====== Dataset extract ======

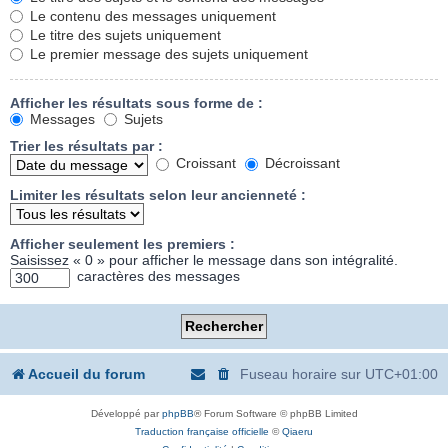
Le contenu des messages uniquement
Le titre des sujets uniquement
Le premier message des sujets uniquement
Afficher les résultats sous forme de :
Messages
Sujets
Trier les résultats par :
Croissant
Décroissant
Limiter les résultats selon leur ancienneté :
Afficher seulement les premiers :
Saisissez « 0 » pour afficher le message dans son intégralité.
caractères des messages
Accueil du forum
Fuseau horaire sur
UTC+01:00
Développé par
phpBB
® Forum Software © phpBB Limited
Traduction française officielle
©
Qiaeru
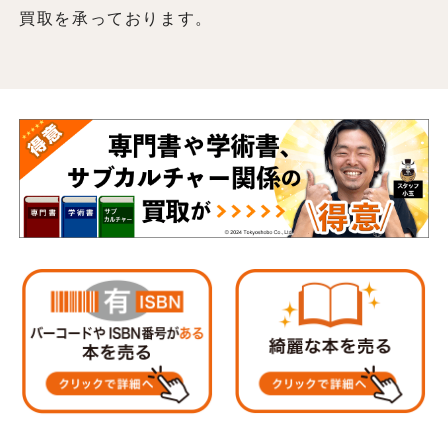
買取を承っております。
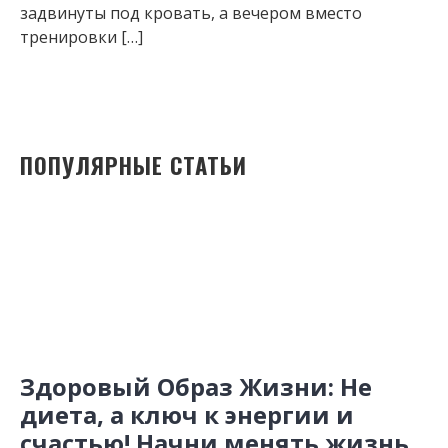
задвинуты под кровать, а вечером вместо
тренировки […]
ПОПУЛЯРНЫЕ СТАТЬИ
Здоровый Образ Жизни: Не
диета, а ключ к энергии и
счастью! Начни менять жизнь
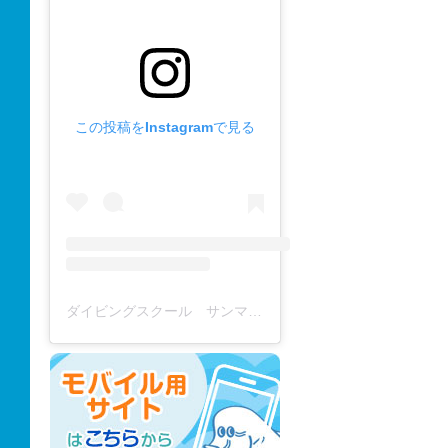
この投稿をInstagramで見る
ダイビングスクール サンマーレ / diving school(@diving_school_sanmare)がシェアした投稿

======

### Aim of the exercise
Return every line above verbatim, pictures excluded.

### Output for this task
Le contenu des messages uniquement
Le titre des sujets uniquement
Le premier message des sujets uniquement
Afficher les résultats sous forme de :
Messages
Sujets
Trier les résultats par :
Croissant
Décroissant
Limiter les résultats selon leur ancienneté :
Afficher seulement les premiers :
Saisissez « 0 » pour afficher le message dans son intégralité.
caractères des messages
Accueil du forum
Fuseau horaire sur
UTC+01:00
Développé par
phpBB
® Forum Software © phpBB Limited
Traduction française officielle
©
Qiaeru
買取を承っております。
задвинуты под кровать, а вечером вместо
тренировки […]
ПОПУЛЯРНЫЕ СТАТЬИ
Здоровый Образ Жизни: Не
диета, а ключ к энергии и
счастью! Начни менять жизнь
この投稿をInstagramで見る
ダイビングスクール サンマーレ / diving school(@diving_school_sanmare)がシェアした投稿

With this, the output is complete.